FIG. 21 is a diagram illustrating a flow of processing performed by the anomaly detection apparatus according to an eighth embodiment at the time of anomaly detection.

FIG. 22 is a diagram illustrating an example of a training data set according to the eighth embodiment.

FIG. 23 is a diagram illustrating an example of an inference data set according to the eighth embodiment.

FIG. 24 is a functional block diagram illustrating an example of an anomaly detection apparatus according to a ninth embodiment.

FIG. 25 is a diagram illustrating a flow of processing performed by the anomaly detection apparatus according to the ninth embodiment at the time of training.

FIG. 26 is a diagram illustrating an example of a training data set according to the ninth embodiment.

FIG. 27 is a diagram illustrating a flow of processing performed by the anomaly detection apparatus according to the ninth embodiment at the time of anomaly detection.

FIG. 28 is a diagram illustrating an example of an inference data set according to the ninth embodiment.

FIG. 29 is a functional block diagram illustrating an example of an anomaly detection apparatus according to a tenth embodiment.

FIG. 30 is a diagram illustrating an example of a hardware configuration of the anomaly detection apparatus according to the present embodiment.

DETAILED DESCRIPTION

An anomaly detection apparatus according to embodiments includes an acquisition unit, a generation unit, a detection unit, and an output unit. The acquisition unit acquires a first sample that is a subject for anomaly detection. The generation unit generates a first text representing the content of the first sample from the first sample using a trained model. The detection unit determines whether or not the first sample has an anomaly based on a statistic associated with all or a part of the first text in a text information dictionary. The text information dictionary associates all or a part of a second text representing the content of a second sample included in a training data set with a statistic related to a degree of appearance of all or a part of the second text in the training data set. The output unit outputs a determination result of whether or not the first sample has an anomaly.

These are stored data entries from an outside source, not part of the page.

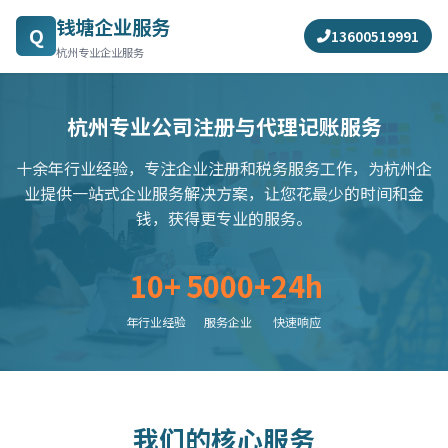
钱塘企业服务
Q
13600519991
杭州专业企业服务
杭州专业公司注册与代理记账服务
十余年行业经验，专注企业注册和税务服务工作，为杭州企
业提供一站式企业服务解决方案，让您花最少的时间和金
钱，获得更专业的服务。
10+
5000+
24h
年行业经验
服务企业
快速响应
我们的核心服务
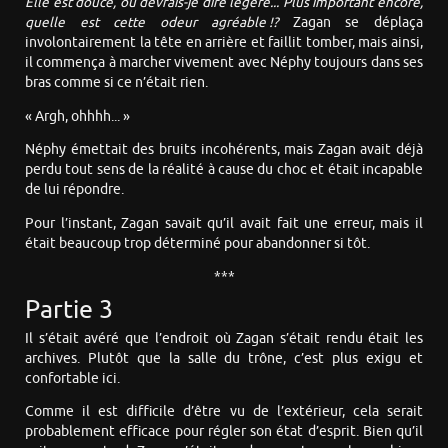
Elle est douce, ou devrais-je dire légère... Plus important encore,
quelle est cette odeur agréable !?
Zagan se déplaça
involontairement la tête en arrière et faillit tomber, mais ainsi,
il commença à marcher vivement avec Néphy toujours dans ses
bras comme si ce n’était rien.
« Argh, ohhhh... »
Néphy émettait des bruits incohérents, mais Zagan avait déjà
perdu tout sens de la réalité à cause du choc et était incapable
de lui répondre.
Pour l’instant, Zagan savait qu’il avait fait une erreur, mais il
était beaucoup trop déterminé pour abandonner si tôt.
***
Partie 3
Il s’était avéré que l’endroit où Zagan s’était rendu était les
archives. Plutôt que la salle du trône, c’est plus exigu et
confortable ici.
Comme il est difficile d’être vu de l’extérieur, cela serait
probablement efficace pour régler son état d’esprit. Bien qu’il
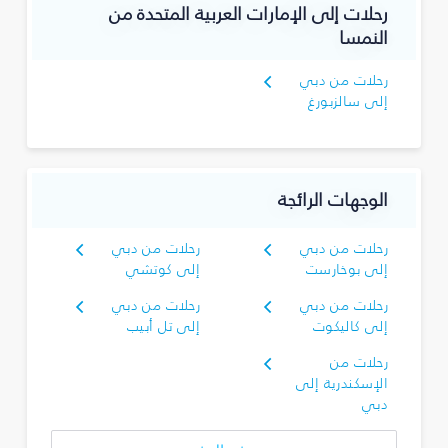
رحلات إلى الإمارات العربية المتحدة من
النمسا
رحلات من دبي
إلى سالزبورغ
الوجهات الرائجة
رحلات من دبي
رحلات من دبي
إلى بوخارست
إلى كوتشي
رحلات من دبي
رحلات من دبي
إلى كاليكوت
إلى تل أبيب
رحلات من
الإسكندرية إلى
دبي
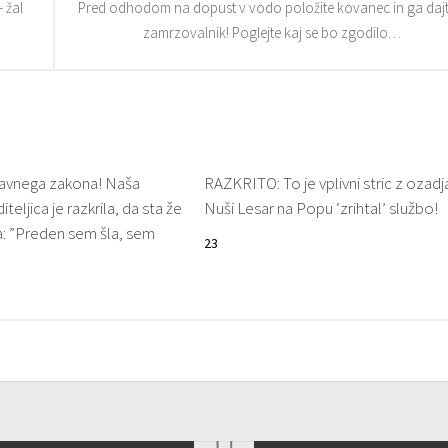
 žal
Pred odhodom na dopust v vodo položite kovanec in ga dajt
zamrzovalnik! Poglejte kaj se bo zgodilo…
avnega zakona! Naša
RAZKRITO: To je vplivni stric z ozadja,
iteljica je razkrila, da sta že
Nuši Lesar na Popu ‘zrihtal’ službo!
a: ”Preden sem šla, sem
23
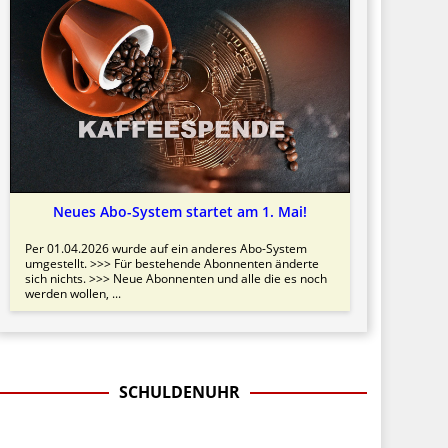
Neues Abo-System startet am 1. Mai!
Per 01.04.2026 wurde auf ein anderes Abo-System
umgestellt. >>> Für bestehende Abonnenten änderte
sich nichts. >>> Neue Abonnenten und alle die es noch
werden wollen, ...
SCHULDENUHR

An anomaly detection apparatus, method, and storage medium according to the present embodiments will be described below with reference to the drawings.

First Embodiment

FIG. 1 is a functional block diagram illustrating an example of an anomaly detection apparatus 10 according to the first embodiment. The anomaly detection apparatus 10 is a computer that trains a text information dictionary using a training sample and determines the occurrence of an anomaly in a sample that is a subject for anomaly detection using the text information dictionary. The sample according to the present embodiment means data represented as a vector or a multidimensional tensor, such as image data, time-series video, and audio signals. In the following description, the sample is assumed to be image data. The image data is also simply referred to as an image. As illustrated in FIG. 1, the anomaly detection apparatus 10 includes an acquisition unit 11, a text generation unit 12, a preprocessing unit 13, a statistic calculation unit 14, a storage unit 15, a text information dictionary 16, an anomaly detection unit 17, and an output unit 18.

The acquisition unit 11 acquires a sample. At the time of training, the acquisition unit 11 acquires a training data set. The training data set includes a plurality of training samples. The training sample means a sample used for training an anomaly detection model. In the following description, it is assumed that the training data set includes only a normal sample, but the training data set may include both a normal sample and an anomaly sample. The normal sample means a sample determined as normal by any means, and the anomaly sample means a sample determined as anomaly by any means. During anomaly detection, the acquisition unit 11 acquires a sample that is a subject for anomaly detection. The sample that is the subject for anomaly detection is hereinafter referred to as a target sample. Specifically, the acquisition unit 11 acquires an inference data set including one or more target samples. When doing so, the acquisition unit 11 may collectively acquire a plurality of samples as one batch. Hereinafter, when the training sample and the target sample are not distinguished from each other, they are simply referred to as a sample.

In a case where it is desired to detect an object that does not normally appear as an anomaly in a situation where an outdoor surveillance camera captures a landscape of a certain place, it is assumed that the training data set includes a large number of images that do not include such an object. Furthermore, in a case where it is desired to detect a defect of a subject in a certain captured image, it is assumed that the training data set includes a large number of images of the same object not including such a defect.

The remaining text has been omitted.